Health insurance provided by employers to their employees, their employees' federally-recognized spouses, and their employees' children is considered a non-taxable fringe benefit under federal law. Health insurance for an employee's domestic partner or same-sex spouse also is a fringe benefit, but is not deemed exempt from income tax liability by the Internal Revenue Code. For federal tax purposes, but not in all states (e.g., California), employers who provide insurance for the domestic partners and/or same-sex spouses of their employees must report the value of those benefits as taxable income imputed to their employees.

Children

If a same-sex couple has a child, and each member of the couple is a legal parent (biological or adoptive), either may claim the child as a dependent for federal income tax purposes. In addition, the presence of a dependent child may entitle a parent to use the "head of household" filing status, which generally is more advantageous than using the "single" filing status. To qualify as a "head of household," a parent must provide more than 50% of a child's support. If a same-sex couple has two children, each partner may be able to file as a "head of household" by claiming one child as a dependent. Consult your tax professional about what qualifies as support and eligibility to claim a dependent.

Adoption Credit

Taxpayers may claim a one-time federal adoption credit of up to $13,360 for qualified adoption expenses for each eligible child. The credit is phased out for taxpayers with adjusted gross income ("AGI") in excess of $185,210 and cannot be claimed by those with AGIs exceeding $225,210. The phase-out limitation will disqualify more couples filing joint returns than same-sex couples filing individually with "single" status.

Child Tax Credit

The federal child tax credit is available to taxpayers with a dependent child age 16 or younger. This $1,000 per-child credit phases out when a "single" or "head of household" filing status taxpayer's AGI exceeds $75,000.

SEEK COUNSEL FROM YOUR OWN PROFESSIONAL ADVISORS WHEN MAKING TAX, ESTATE AND/OR FINANCIAL PLANNING DECISIONS.


Footnotes

[1]
To ensure compliance with Treasury Department regulations, we advise you that information contained in this bulletin was not intended or written to be used, and cannot be used, for the purpose of (i) avoiding tax-related penalties under the Internal Revenue Code or applicable state or local tax law provisions or (ii) promoting, marketing or recommending to another party any tax-related matters addressed herein.
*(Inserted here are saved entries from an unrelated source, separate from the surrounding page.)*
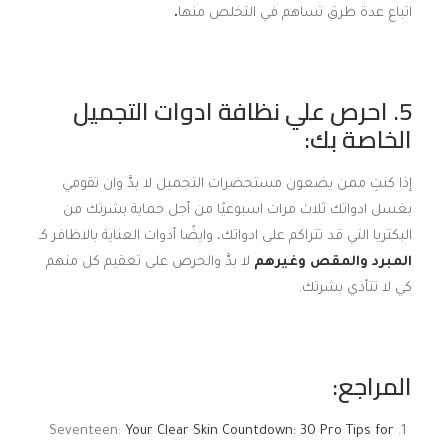
اتباع عدة طرق تساهم في التخلص منها
.
5. احرص علي نظافة ادوات التجميل
الخاصة بك:
إذا كنتِ ممن يضعون مستحضرات التجميل لا بدَّ وان تقومي
بغسل ادواتك ثلاث مرات اسبوعيًا من أجل حماية بشرتك من
البكتريا التي قد تتراكم على ادواتك، وايضًا أدوات العناية بالاظافر كـ
المبرد والمقص وغيرهم
لا بدَّ والحرص على تعقيم كل منهم
كي لا تتأذي بشرتك.
المراجع:
Seventeen:
Your Clear Skin Countdown: 30 Pro Tips for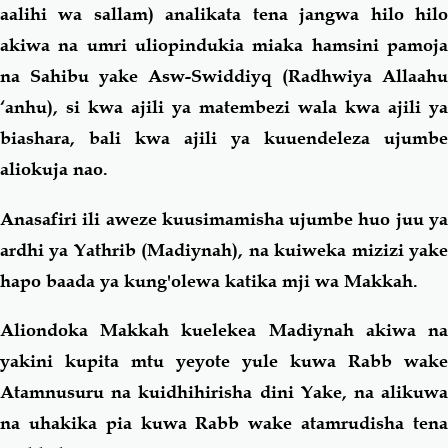
aalihi wa sallam) analikata tena jangwa hilo hilo
akiwa na umri uliopindukia miaka hamsini pamoja
na Sahibu yake Asw-Swiddiyq (Radhwiya Allaahu
‘anhu), si kwa ajili ya matembezi wala kwa ajili ya
biashara, bali kwa ajili ya kuuendeleza ujumbe
aliokuja nao.
Anasafiri ili aweze kuusimamisha ujumbe huo juu ya
ardhi ya Yathrib (Madiynah), na kuiweka mizizi yake
hapo baada ya kung'olewa katika mji wa Makkah.
Aliondoka Makkah kuelekea Madiynah akiwa na
yakini kupita mtu yeyote yule kuwa Rabb wake
Atamnusuru na kuidhihirisha dini Yake, na alikuwa
na uhakika pia kuwa Rabb wake atamrudisha tena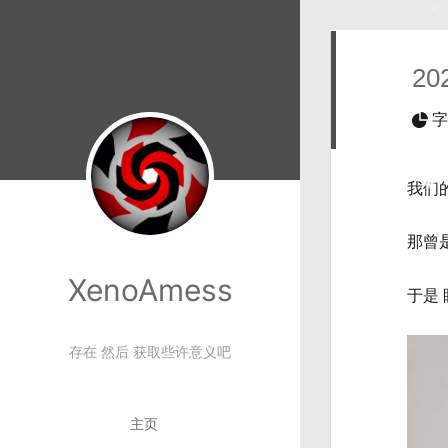
20
字
我们
那曾
XenoAmess
于是
存在 然后 获取些许意义吧
主页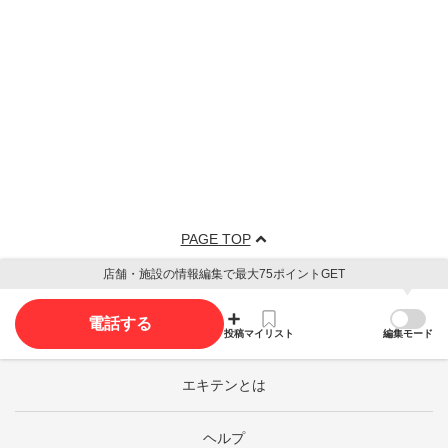
PAGE TOP
店舗・施設の情報編集で最大75ポイントGET
電話する
投稿
マイリスト
編集モード
エキテンとは
ヘルプ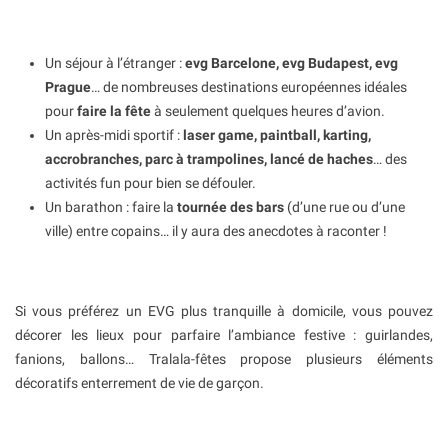
Un séjour à l’étranger :
evg Barcelone, evg Budapest, evg
Prague
… de nombreuses destinations européennes idéales
pour
faire la fête
à seulement quelques heures d’avion.
Un après-midi sportif :
laser game, paintball, karting,
accrobranches, parc à trampolines, lancé de haches
… des
activités fun pour bien se défouler.
Un barathon : faire la
tournée des bars
(d’une rue ou d’une
ville) entre copains… il y aura des anecdotes à raconter !
Si vous préférez un EVG plus tranquille à domicile, vous pouvez
décorer les lieux pour parfaire l’ambiance festive : guirlandes,
fanions, ballons… Tralala-fêtes propose plusieurs éléments
décoratifs enterrement de vie de garçon.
Also, please note that this information pertains to 2011 personal income tax filings and may not apply to future tax filings.
[2]
Marriage to a same-sex spouse may create special legal vulnerability for members of the U.S. armed forces and immigrants who lack permanent legal status in the United States. These individuals should seek advice from counsel with expertise in the relevant area of law, such as Immigration Equality (www.ImmigrationEquality.org) at (212) 714-2904. Same-sex couples considering adoption from a foreign country also should consult with experts regarding the potential impact of marriage upon such adoptions.
[3]
If the partner should die without a will or other estate plan in place, depending on state law, the surviving partner may have no rights to inherit the house.